Before you take your next pain killer you need to read this!
I wanted to post a little abstract here–hard language but the title tells it all. It is not an open article so I cannot share it but I can write up a summary on it if you all are interested. The title tells it all:
“Decrease of Gray Matter Volume in the Midbrain is Associated with Treatment Response in Medication-Overuse Headache: Possible Influence of Orbitofrontal Cortex”

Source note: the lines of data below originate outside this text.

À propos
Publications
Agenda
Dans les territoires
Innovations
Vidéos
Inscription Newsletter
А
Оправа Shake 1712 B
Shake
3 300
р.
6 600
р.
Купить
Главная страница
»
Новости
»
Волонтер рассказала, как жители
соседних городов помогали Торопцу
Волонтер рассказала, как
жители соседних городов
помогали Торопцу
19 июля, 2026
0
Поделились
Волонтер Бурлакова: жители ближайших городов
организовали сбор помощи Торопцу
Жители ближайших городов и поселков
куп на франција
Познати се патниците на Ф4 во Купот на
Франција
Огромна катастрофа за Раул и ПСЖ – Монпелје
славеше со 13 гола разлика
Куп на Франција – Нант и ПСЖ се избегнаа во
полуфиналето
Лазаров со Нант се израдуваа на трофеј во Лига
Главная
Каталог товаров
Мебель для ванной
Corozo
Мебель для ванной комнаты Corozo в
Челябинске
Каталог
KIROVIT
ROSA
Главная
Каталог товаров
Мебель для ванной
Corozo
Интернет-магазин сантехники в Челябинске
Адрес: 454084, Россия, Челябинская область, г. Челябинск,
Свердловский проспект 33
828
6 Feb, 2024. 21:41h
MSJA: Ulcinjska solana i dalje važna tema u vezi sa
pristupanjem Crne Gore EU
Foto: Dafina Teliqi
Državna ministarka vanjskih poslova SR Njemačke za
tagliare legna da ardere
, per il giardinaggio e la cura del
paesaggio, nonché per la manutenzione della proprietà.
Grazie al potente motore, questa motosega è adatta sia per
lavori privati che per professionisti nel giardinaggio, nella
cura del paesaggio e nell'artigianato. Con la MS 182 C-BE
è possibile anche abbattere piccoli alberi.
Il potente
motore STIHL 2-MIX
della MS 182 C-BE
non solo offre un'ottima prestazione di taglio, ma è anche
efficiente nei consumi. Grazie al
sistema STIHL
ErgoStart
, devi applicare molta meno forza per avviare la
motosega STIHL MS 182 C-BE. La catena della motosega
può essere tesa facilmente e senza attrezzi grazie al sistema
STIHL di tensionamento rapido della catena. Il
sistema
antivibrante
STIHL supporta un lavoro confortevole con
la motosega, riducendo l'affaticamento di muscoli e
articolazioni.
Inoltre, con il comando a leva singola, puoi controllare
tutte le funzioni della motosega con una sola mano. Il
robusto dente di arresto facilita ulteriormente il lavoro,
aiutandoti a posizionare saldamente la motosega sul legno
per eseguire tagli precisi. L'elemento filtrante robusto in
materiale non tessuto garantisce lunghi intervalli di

Franz Riederer1, Andreas R. Gantenbein1, Marvin Marti1, Roger Luechinger2, Spyridon Kollias3, and Peter S. Sándor1,4
The Journal of Neuroscience, 25 September 2013, 33(39): 15343-15349; doi: 10.1523/JNEUROSCI.3804-12.2013
******So.. medication overuse causes permanent damage!*****
Here is the abstract:
“Patients with chronic daily headache and overuse of analgesics, triptans, or other acute headache compounds, are considered to suffer from medication-overuse headache (MOH). This implies that medication overuse is the cause of headache chronification. It remains a key question why only two-thirds of patients with chronic migraine-like headache and overuse of pain medication improve after detoxification, whereas the remainder continue to have chronic headache. In the present longitudinal MRI study, we used voxel-based morphometry to investigate gray matter changes related to medication withdrawal in a group of humans with MOH. As a main result, we found that only patients with significant clinical improvement showed a significant decrease of previously increased gray matter in the midbrain including periaqueductal gray matter and nucleus cuneiformis, whereas patients without improvement did not. Patients without treatment response had less gray matter in the orbitofrontal cortex. Another striking result is the correlation of treatment response with the amount of orbitofrontal gray matter. Thus, we demonstrate adaptive gray matter changes within the pain modulatory system in patients with MOH who responded to detoxification, probably reflecting neuronal plasticity. Decreased gray matter in the orbitofrontal cortex at baseline may be predictive of poor response to treatment.”